The fact is, the information needed to treat a patient today exceeds what a physician can handle, says ACS's Bauer. "We are moving toward a genetic and molecular understanding of disease, and there is no doctor smart enough to handle all of the data. They need information support systems to make better decisions," he contends. And those systems need a comprehensive, flexible, and manageable way to handle complex health information.
Tackling the information exchange issues
HL-7 (Health Level 7) certification sets the transmission standards among different systems, such as how to transmit lab information, prescription data, and a diagnosis. So this information exchange component is largely in place.
But privacy issues remain, and they are a more difficult challenge. Most states have added their own requirements to HIPAA's privacy standards. Thus, for the most part, if you are a hospital in one state trying to send patient data to a hospital in another state, it can only be done on a one-to-one basis, typically with a phone call and proper identification.

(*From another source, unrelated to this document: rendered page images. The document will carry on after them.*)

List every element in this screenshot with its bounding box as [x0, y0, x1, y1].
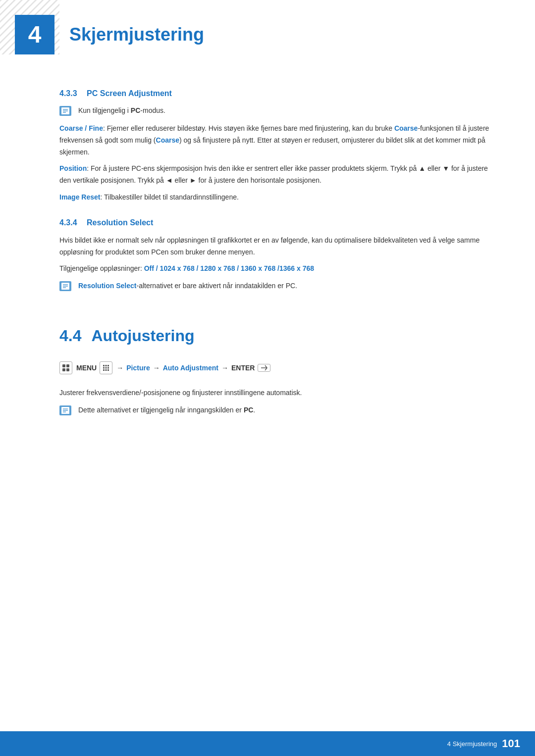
section-433-note: Kun tilgjengelig i PC-modus. [59, 105, 495, 117]
res-off: Off [144, 264, 154, 272]
svg-rect-24 [107, 369, 109, 371]
resolution-select-note-bold: Resolution Select [78, 282, 136, 290]
coarse-fine-para: Coarse / Fine: Fjerner eller reduserer b… [59, 123, 495, 158]
section-434-label: Resolution Select [87, 218, 153, 227]
res-1360: 1360 x 768 [241, 264, 275, 272]
section-44-num: 4.4 [59, 327, 81, 345]
coarse2-label: Coarse [156, 136, 179, 144]
section-433-note-text: Kun tilgjengelig i PC-modus. [78, 105, 165, 116]
menu-arrow-2: → [153, 364, 160, 372]
chapter-number-box: 4 [15, 15, 54, 54]
section-434-note-text: Resolution Select-alternativet er bare a… [78, 281, 297, 291]
pc-bold-433: PC [131, 106, 140, 114]
auto-adj-para1: Justerer frekvensverdiene/-posisjonene o… [59, 387, 495, 399]
section-433: 4.3.3 PC Screen Adjustment Kun tilgjenge… [59, 89, 495, 203]
footer-page-number: 101 [502, 737, 520, 750]
section-44: 4.4 Autojustering MENU [59, 317, 495, 416]
section-433-num: 4.3.3 [59, 89, 77, 98]
grid-svg-icon [103, 364, 109, 371]
pc-bold-44: PC [244, 406, 253, 414]
section-44-title: Autojustering [91, 327, 194, 345]
page-wrapper: 4 Skjermjustering 4.3.3 PC Screen Adjust… [0, 0, 535, 756]
svg-rect-23 [106, 369, 107, 371]
res-1280: 1280 x 768 [200, 264, 235, 272]
svg-rect-18 [107, 365, 109, 366]
section-434: 4.3.4 Resolution Select Hvis bildet ikke… [59, 218, 495, 292]
position-para: Position: For å justere PC-ens skjermpos… [59, 163, 495, 187]
image-reset-para: Image Reset: Tilbakestiller bildet til s… [59, 192, 495, 203]
position-label: Position [59, 164, 87, 172]
coarse-fine-label: Coarse / Fine [59, 124, 103, 132]
res-sep2: / [195, 264, 201, 272]
auto-adj-label: Auto Adjustment [163, 364, 218, 372]
image-reset-label: Image Reset [59, 193, 100, 201]
svg-rect-13 [66, 364, 69, 367]
section-434-note: Resolution Select-alternativet er bare a… [59, 281, 495, 292]
note-icon-434 [59, 281, 73, 292]
menu-label: MENU [76, 364, 97, 372]
res-sep3: / [235, 264, 241, 272]
res-sep4: / [275, 264, 279, 272]
enter-bold: ENTER [231, 364, 255, 372]
note-icon-433 [59, 106, 73, 117]
svg-rect-16 [103, 365, 105, 366]
svg-rect-22 [103, 369, 105, 371]
svg-rect-19 [103, 367, 105, 369]
menu-path: MENU → Picture → [59, 357, 495, 378]
section-433-label: PC Screen Adjustment [87, 89, 172, 98]
footer-section-label: 4 Skjermjustering [447, 740, 497, 748]
section-44-note-text: Dette alternativet er tilgjengelig når i… [78, 405, 255, 415]
resolutions-line: Tilgjengelige oppløsninger: Off / 1024 x… [59, 263, 495, 275]
enter-icon-box [258, 364, 270, 372]
chapter-number: 4 [28, 23, 42, 47]
menu-arrow-1: → [116, 364, 123, 372]
page-footer: 4 Skjermjustering 101 [0, 731, 535, 756]
chapter-title: Skjermjustering [69, 24, 204, 45]
content-area: 4.3.3 PC Screen Adjustment Kun tilgjenge… [0, 64, 535, 461]
res-sep1: / [154, 264, 160, 272]
svg-rect-14 [62, 368, 65, 371]
note-icon-44 [59, 405, 73, 416]
coarse-func-label: Coarse [394, 124, 418, 132]
section-433-heading: 4.3.3 PC Screen Adjustment [59, 89, 495, 98]
section-44-note: Dette alternativet er tilgjengelig når i… [59, 405, 495, 416]
menu-arrow-3: → [221, 364, 228, 372]
menu-icon [59, 361, 72, 374]
section-434-heading: 4.3.4 Resolution Select [59, 218, 495, 227]
chapter-header-inner: 4 Skjermjustering [0, 15, 535, 54]
section-44-header: 4.4 Autojustering [59, 327, 495, 345]
section-434-num: 4.3.4 [59, 218, 77, 227]
chapter-header: 4 Skjermjustering [0, 0, 535, 64]
res-1366: 1366 x 768 [279, 264, 314, 272]
svg-rect-17 [106, 365, 107, 366]
enter-arrow-svg [261, 365, 268, 371]
res-1024: 1024 x 768 [160, 264, 195, 272]
menu-grid-icon-box [100, 361, 112, 374]
svg-rect-15 [66, 368, 69, 371]
svg-rect-20 [106, 367, 107, 369]
menu-svg-icon [62, 364, 70, 372]
picture-label: Picture [126, 364, 150, 372]
svg-rect-12 [62, 364, 65, 367]
resolution-para1: Hvis bildet ikke er normalt selv når opp… [59, 235, 495, 258]
svg-rect-21 [107, 367, 109, 369]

However, both nonprofits and for-profit organizations have been trying to meet this challenge through the creation of something called RHIOs (regional health information organizations), consortia composed of small hospitals and health plans that work out how to share data among themselves, and often with nearby RHIOs. It's an ad hoc approach that tries to get some of the key EHR exchange benefits in place without waiting for federal or state standards
A dot-com-era provider, Covisint, has entered the RHIO fray. Covinsint was one of the first e-marketplaces created for the auto industry, but it now has a health care arm deploying the same tools for medical practices that it used to let auto industry vendors and suppliers communicate, buy, and sell while keeping information shielded from competitors.
Covisint checks credentials, makes sure all participating organizations are compliant with regulations, and supports more than 200 APIs so that medical providers can connect to the various practice management systems. Covisint has become the statewide backbone for Minnesota's medical providers; it also connects nine RHIOs to each other.
The usual service providers like Accenture, Hewlett-Packard, and IBM have health care practices. But now Microsoft, Google, and AOL founder Steve Case's Revolution Health are looking at entering the health care information exchange market. All three offer individuals a personal health record, which puts the patient in control of his medical information. But the business aspect is in giving health care providers access to a person's complete health record from a single site.
There are two major questions around the reliance on health records from these providers, say industry analysts. One is whether users will trust a for-profit organization to care for the most personal kind of information. The second is whether each of us can be trusted to manage and keep such a life-and-death record up to date or if it's safer to leave that responsibility to organizations whose only job it is to keep the health data updated.